Is gluten free healthy? Many people seem to have made their mind up that it is, much to the joy of food manufacturers everywhere who can pretty much double the price-tags of foods that fall under the gluten-free umbrella.
Paleo master Adam Farrah asks: ‘Is gluten ruining all your internal and external gains, or is avoiding it just emptying your wallet?’
Is gluten free healthy? A brief history
Last year’s gluten-free market was worth $4.2 billion. But is going gluten free merely a marketer’s dream or a legit health concern?
Gluten, the protein in wheat that makes bread and the like ‘doughy’, is the new nutritional bad guy because more people are sensitive to it than 10 or 20 years ago. In fact, researchers at the University of Tampere, Finland, found a 1,500% hike in the incidence of celiac disease (a sensitivity to gluten) over the past 20 years.
Beyond celiac disease, a number of medical doctors are finding correlations between gluten consumption and an array of problems including: ADHD, anxiety, depression, chronic headaches and migraines, diabetes, epilepsy, inflammatory conditions and digestive disturbances. None of which make for good training partners.
Here are the main things you need to know about going gluten free:
The paleo connection
With the popularity of paleo diets that avoid gluten, this way of eating has taken on a ‘fad diet’ mystique. However, many people who neither have celiac disease nor are aware of having gluten intolerance look, feel and perform better when they exclude grains an gluten from their diet. Just ask any CrossFitter and they’ll tell you.
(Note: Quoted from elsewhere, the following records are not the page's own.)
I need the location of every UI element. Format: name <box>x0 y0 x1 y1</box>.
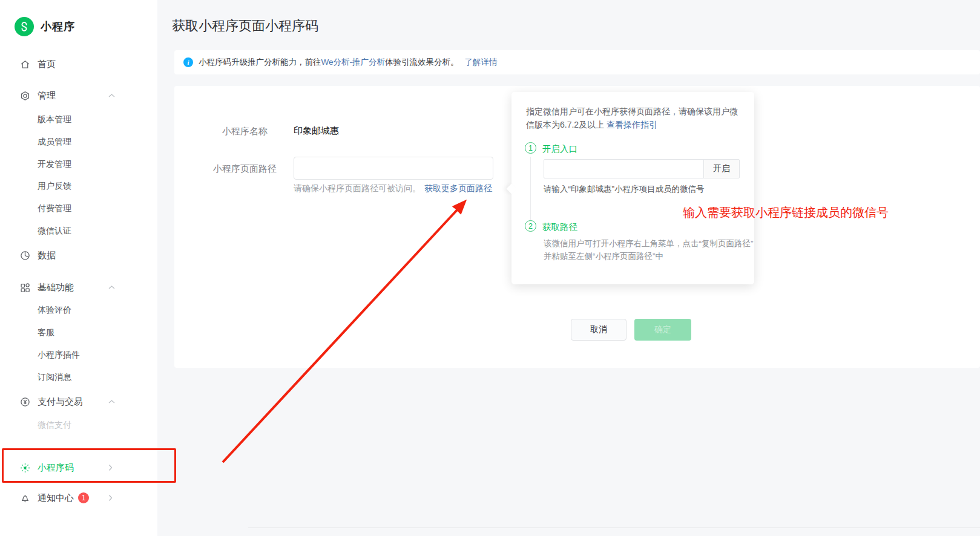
cancel-button[interactable]: 取消 <box>571 319 626 341</box>
nut-icon <box>20 91 30 101</box>
sidebar-item-dev-management[interactable]: 开发管理 <box>0 155 157 174</box>
guide-popover: 指定微信用户可在小程序获得页面路径，请确保该用户微信版本为6.7.2及以上 查看… <box>511 92 754 284</box>
page-title: 获取小程序页面小程序码 <box>172 17 318 35</box>
sidebar-item-data[interactable]: 数据 <box>0 246 157 264</box>
sidebar-item-payment-management[interactable]: 付费管理 <box>0 200 157 218</box>
page-path-hint: 请确保小程序页面路径可被访问。 <box>294 183 421 193</box>
chevron-up-icon <box>108 400 115 404</box>
yen-circle-icon <box>20 397 30 407</box>
step1-hint: 请输入“印象邮城惠”小程序项目成员的微信号 <box>544 184 705 195</box>
sidebar-item-management[interactable]: 管理 <box>0 87 157 105</box>
info-icon: i <box>183 57 193 67</box>
app-title: 小程序 <box>41 19 75 34</box>
sidebar-item-wechat-pay[interactable]: 微信支付 <box>0 416 157 434</box>
banner-text-before: 小程序码升级推广分析能力，前往 <box>199 57 321 68</box>
step2-desc-line2: 并粘贴至左侧“小程序页面路径”中 <box>544 250 663 263</box>
step2-desc-line1: 该微信用户可打开小程序右上角菜单，点击“复制页面路径” <box>544 237 754 250</box>
sidebar-item-basic-features[interactable]: 基础功能 <box>0 278 157 296</box>
app-logo: 小程序 <box>15 17 75 36</box>
miniprogram-name-value: 印象邮城惠 <box>294 125 339 137</box>
step1-number: 1 <box>525 142 536 154</box>
wechat-id-input[interactable] <box>544 159 704 178</box>
miniprogram-code-icon <box>20 463 30 473</box>
notification-badge: 1 <box>78 492 89 503</box>
sidebar-item-payment-trade[interactable]: 支付与交易 <box>0 393 157 411</box>
sidebar: 小程序 首页 管理 版本管理 成员管理 开发管理 用户反馈 付费管理 微信认证 … <box>0 0 157 536</box>
annotation-note-text: 输入需要获取小程序链接成员的微信号 <box>683 204 889 221</box>
info-banner: i 小程序码升级推广分析能力，前往We分析-推广分析体验引流效果分析。 了解详情 <box>174 50 980 74</box>
sidebar-item-version-management[interactable]: 版本管理 <box>0 111 157 129</box>
sidebar-item-experience-review[interactable]: 体验评价 <box>0 301 157 319</box>
sidebar-item-home[interactable]: 首页 <box>0 55 157 73</box>
page-path-label: 小程序页面路径 <box>213 163 277 175</box>
miniprogram-logo-icon <box>15 17 34 36</box>
page-path-input[interactable] <box>294 157 493 180</box>
chevron-up-icon <box>108 94 115 98</box>
banner-analysis-link[interactable]: We分析-推广分析 <box>321 57 386 68</box>
sidebar-item-user-feedback[interactable]: 用户反馈 <box>0 177 157 195</box>
sidebar-item-notification-center[interactable]: 通知中心 1 <box>0 489 157 507</box>
banner-text-after: 体验引流效果分析。 <box>385 57 459 68</box>
view-guide-link[interactable]: 查看操作指引 <box>607 120 657 129</box>
sidebar-item-member-management[interactable]: 成员管理 <box>0 133 157 151</box>
chevron-up-icon <box>108 286 115 290</box>
pie-chart-icon <box>20 250 30 261</box>
step2-title: 获取路径 <box>542 221 577 233</box>
banner-detail-link[interactable]: 了解详情 <box>465 57 498 68</box>
step1-title: 开启入口 <box>542 143 577 155</box>
home-icon <box>20 59 30 70</box>
sidebar-item-subscribe-message[interactable]: 订阅消息 <box>0 368 157 387</box>
confirm-button[interactable]: 确定 <box>634 319 691 341</box>
step-connector-line <box>530 157 531 221</box>
get-more-paths-link[interactable]: 获取更多页面路径 <box>424 183 492 193</box>
bottom-divider <box>248 528 980 528</box>
open-button[interactable]: 开启 <box>703 159 740 178</box>
miniprogram-name-label: 小程序名称 <box>222 126 268 137</box>
chevron-right-icon <box>108 465 113 471</box>
sidebar-item-wechat-verification[interactable]: 微信认证 <box>0 222 157 240</box>
sidebar-item-customer-service[interactable]: 客服 <box>0 324 157 342</box>
step2-number: 2 <box>525 220 536 232</box>
sidebar-item-miniprogram-code[interactable]: 小程序码 <box>0 459 157 477</box>
chevron-right-icon <box>108 495 113 502</box>
grid-icon <box>20 283 30 293</box>
sidebar-item-miniprogram-plugin[interactable]: 小程序插件 <box>0 346 157 364</box>
bell-icon <box>20 493 30 503</box>
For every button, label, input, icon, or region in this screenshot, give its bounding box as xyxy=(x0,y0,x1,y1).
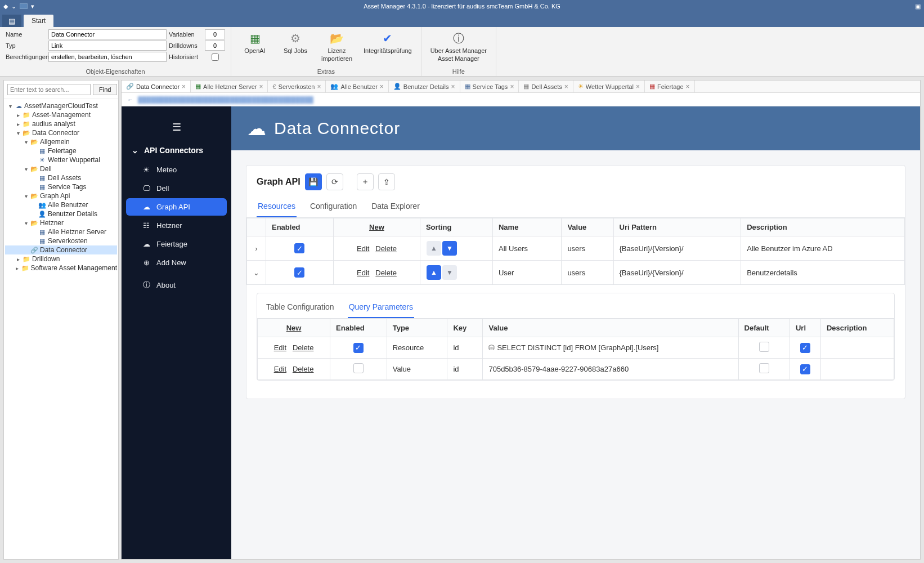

Whether these anecdotes will eventually be proven by the science remains to be seen – the placebo effect can be one hell of a drug.
Gluten-free junk is still junk
Stroll into many supermarkets and you’ll find plenty of gluten free chocolate bars and the like. However, being gluten free doesn’t make them good for you – it is simply labeling and marketing misdirection. Plenty of gluten-free food is just plain-old junk food.
Do only people with celiac disease need to go gluten-free?
Many people who are sensitive to gluten still test negative for celiac disease because many of the testing protocols for celiac disease or gluten sensitivity are decades old. You can check out glutenfreesociety.org for more on this issue and general information on gluten sensitivity.
Gluten problems can mean other problems
Medical and dietary experts like to reduce things to a single cause – a molecule, protein or hormone – which is why when people go gluten-free they can see inconsistent results. If your immune system is oversensitive and your gut wall is inflamed, you’ll be reactive to other foods too.
Most commonly things like nuts, dairy and eggs will be problematic. Just removing gluten isn’t going to do a lot until the overall inflammation and immune stimulation is addressed. For some, gluten isn’t even the issue and they’re falling down a rabbit hole to nowhere.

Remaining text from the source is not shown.